Fossils from Australia show animal life on Earth began at least 650 million years ago, 70 million years earlier than previous estimates, Princeton University scientists report.
Princeton geosciences professor Adam Maloof and graduate student Catherine Rose came upon the fossils while researching a massive ice age, known as the “snowball effect,” that left much of the planet covered in ice 635 million years ago. Scientists had thought animal life could not have survived that ice age.
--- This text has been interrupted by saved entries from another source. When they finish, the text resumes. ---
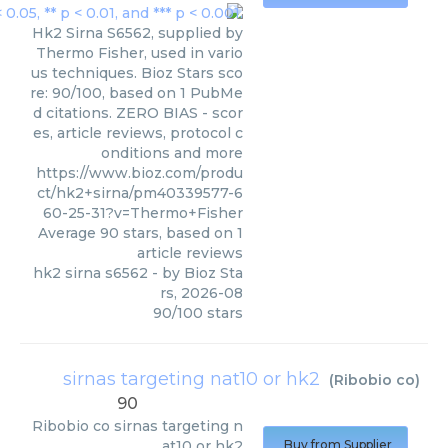
Hk2 Sirna S6562, supplied by
Thermo Fisher, used in vario
us techniques. Bioz Stars sco
re: 90/100, based on 1 PubMe
d citations. ZERO BIAS - scor
es, article reviews, protocol c
onditions and more
https://www.bioz.com/produ
ct/hk2+sirna/pm40339577-6
60-25-31?v=Thermo+Fisher
Average
90
stars, based on
1
article reviews
hk2 sirna s6562
- by
Bioz Sta
rs
,
2026-08
90
/
100
stars
sirnas targeting nat10 or hk2
(
Ribobio co
)
90
Ribobio co
sirnas targeting n
at10 or hk2
Buy from Supplier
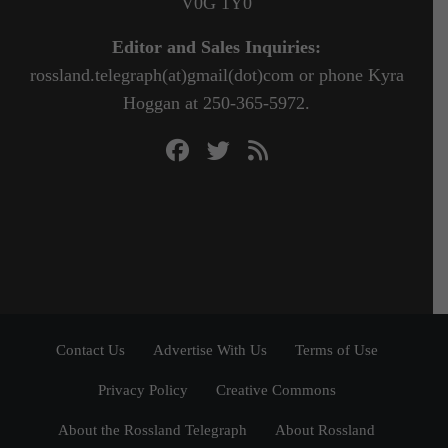
V0G 1Y0
Editor and Sales Inquiries:
rossland.telegraph(at)gmail(dot)com or phone Kyra
Hoggan at 250-365-5972.
Contact Us
Advertise With Us
Terms of Use
Privacy Policy
Creative Commons
About the Rossland Telegraph
About Rossland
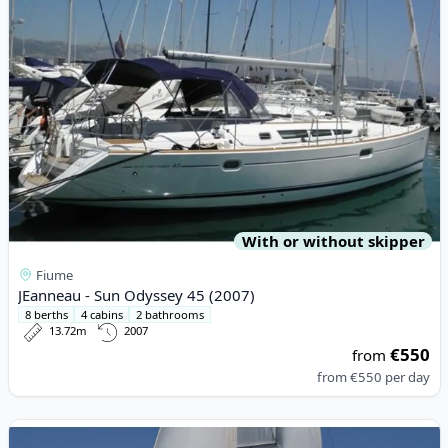
With or without skipper
Fiume
JEanneau - Sun Odyssey 45 (2007)
8 berths
4 cabins
2 bathrooms
13.72m
2007
€550
from
from
€550
per day
View details for BAVARIA YACHTBAU - Bavaria 40 Cruiser (2013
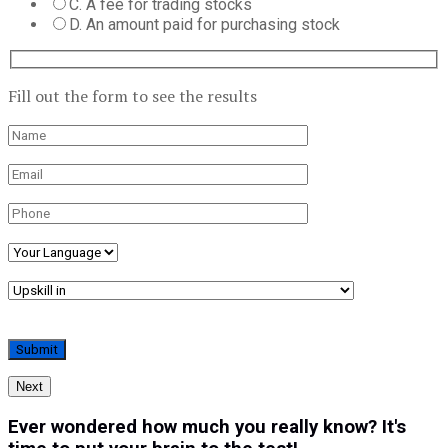
C. A fee for trading stocks
D. An amount paid for purchasing stock
Fill out the form to see the results
Next
Ever wondered how much you really know? It's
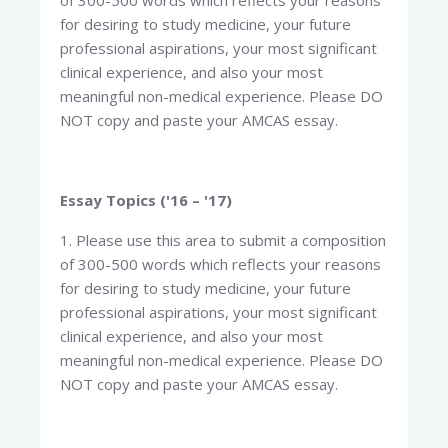
of 300-500 words which reflects your reasons
for desiring to study medicine, your future
professional aspirations, your most significant
clinical experience, and also your most
meaningful non-medical experience. Please DO
NOT copy and paste your AMCAS essay.
Essay Topics ('16 – '17)
1. Please use this area to submit a composition
of 300-500 words which reflects your reasons
for desiring to study medicine, your future
professional aspirations, your most significant
clinical experience, and also your most
meaningful non-medical experience. Please DO
NOT copy and paste your AMCAS essay.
But as they inspected a glacial deposit in south Australia, they found the fossils of the sponge-like ocean reef animals.
“No one was expecting that we would find animals that lived before the ice age, and since animals probably did not evolve twice, we are suddenly confronted with the question of how some relative of these reef-dwelling animals survived the 'snowball Earth,’" Maloof said.
"We were accustomed to finding rocks with embedded mud chips, and at first this is what we thought we were seeing," Maloof said. "But then we noticed these repeated shapes that we were finding everywhere - wishbones, rings, perforated slabs and anvils. … we realized we had stumbled upon some sort of organism.”
The researchers call the animals sponge-like because the fossil record shows them to have a network of internal canals, likely for filtering food from seawater as sponges do. The earliest fossilized record of sponges had been 520 million years ago. The earliest fossils of hard-bodies animals date to 550 million years ago.
The scientists published their findings in the August 17 issue of the journal Nature Geosciences. Their research was sponsored by National Science Foundation's Division of Earth Sciences.